Le chancelier allemand Friedrich Merz traverse une phase de forte turbulence politique après un remaniement ministériel qui a déclenché de vives critiques dans son propre camp. Selon les éléments disponibles, cette réorganisation a aggravé le malaise au sein de l’Union chrétienne-démocrate (CDU), au point de fragiliser son autorité.
Le chef du gouvernement est décrit comme accumulant les erreurs politiques, dans un contexte déjà délicat pour la majorité.

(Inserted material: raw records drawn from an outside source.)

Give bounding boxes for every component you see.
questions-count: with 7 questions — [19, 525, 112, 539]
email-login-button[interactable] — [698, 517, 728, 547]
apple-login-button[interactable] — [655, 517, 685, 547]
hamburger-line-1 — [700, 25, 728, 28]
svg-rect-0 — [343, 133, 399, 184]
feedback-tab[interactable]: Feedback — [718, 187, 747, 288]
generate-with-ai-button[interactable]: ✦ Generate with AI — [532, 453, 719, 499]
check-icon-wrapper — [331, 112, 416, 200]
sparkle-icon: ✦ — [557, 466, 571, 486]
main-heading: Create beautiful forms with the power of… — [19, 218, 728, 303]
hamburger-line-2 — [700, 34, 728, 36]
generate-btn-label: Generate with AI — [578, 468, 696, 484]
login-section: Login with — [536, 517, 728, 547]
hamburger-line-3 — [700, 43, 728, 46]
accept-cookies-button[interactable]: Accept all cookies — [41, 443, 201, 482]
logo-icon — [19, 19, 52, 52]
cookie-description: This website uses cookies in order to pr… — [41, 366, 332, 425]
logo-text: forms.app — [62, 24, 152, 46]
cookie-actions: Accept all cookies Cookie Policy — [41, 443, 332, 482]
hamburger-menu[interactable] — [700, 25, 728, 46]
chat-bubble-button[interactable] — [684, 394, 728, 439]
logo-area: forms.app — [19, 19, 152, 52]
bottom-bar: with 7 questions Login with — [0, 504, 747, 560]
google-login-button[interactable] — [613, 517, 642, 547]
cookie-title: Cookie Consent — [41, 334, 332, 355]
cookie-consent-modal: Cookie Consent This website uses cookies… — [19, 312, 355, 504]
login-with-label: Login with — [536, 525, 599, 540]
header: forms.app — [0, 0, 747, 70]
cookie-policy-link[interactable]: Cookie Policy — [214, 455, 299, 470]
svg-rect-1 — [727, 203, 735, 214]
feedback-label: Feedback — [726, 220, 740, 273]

La contestation interne ne se limite plus à de simples réserves : elle prend la forme d’une véritable fronde au sein du parti, ce qui place Friedrich Merz dans une position plus instable que jamais.
Cette crise intervient alors que l’extrême droite progresse en Allemagne, ajoutant une pression supplémentaire sur l’exécutif et sur la CDU. Pour Friedrich Merz, l’enjeu n’est plus seulement de reprendre la main sur son gouvernement, mais aussi de convaincre son propre parti qu’il reste capable de contenir cette poussée politique.
Les élections régionales prévues en septembre s’annoncent désormais comme un test décisif. En cas de mauvais résultats, la contestation autour du chancelier pourrait encore s’intensifier et remettre davantage en cause sa capacité à diriger durablement le pays et sa formation politique.